A third-generation Italian-American friend in the early 1980s got a bit of that from the parents of a super-WASPy girlfriend. Sort of gender-swapped Love Story, so to speak. Although by that time (and this includes the time of the 1970 Love Story itself), it was hard to disentangle “pure” ethnicity-based racism from anti-Catholicism and class prejudice.

In their case, they were extremely successful in business and it was often assumed they were earning it dishonestly. Which really hurt his grandfather.

No, the very end has Juror 3 admit that his strained relationship with his son was the reason why he was strongly voting guilty, and the revelation causes him to change his vote. And Jurors 8 and 9 exchange names before leaving.

But, I think that a lot of people analyzing the film came away with the impression that the defendant may have been guilty, despite everything discussed in the film to change people’s votes, and maybe that’s what you were remembering.

Yeah, I wish they had left off at the end when Henry Fonda walks out of the jury room and we see the detritus of what everyone left on the table. That last little vignette just takes me completely out of the picture.

Who killed O J Simpsons wife? She’s a women, she’s dead, without seeing any evidence, I would think probably her husband did it..

Same here. Lacking any valid evidence, I think it was probably a family member.

That’s statistics, not proof.

I recently saw Our Man Flint, and In Like Flint; those probably didn’t showcase his range.

Well, he got to do Angry Bluster, and a paycheck.

Detritus including the second knife. Probably not the smoothest move to leave behind evidence of juror misconduct, but, hey, it was the 1950s, simpler times and all.

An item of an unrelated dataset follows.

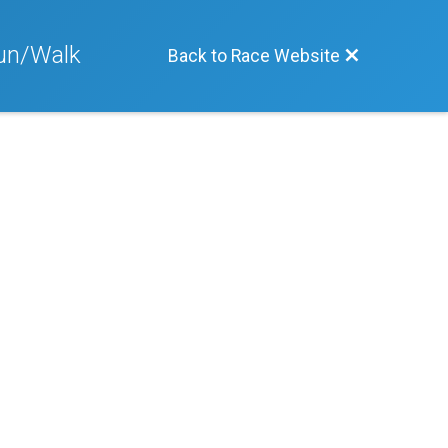
Run/Walk
Back to Race Website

I wondered if jury directions had changed since the 1920’s (Assuming, as per usual, that anything represented in 1955 had to be already long out of date)

I’ve never read an example of Jury Directions at all. I know that it was an iconic moment in English law when they found that paying off the jury to achieve a result was improper.

It’s a fantastic film, but it does leave you wondering, did the kid even have a defence attorney?!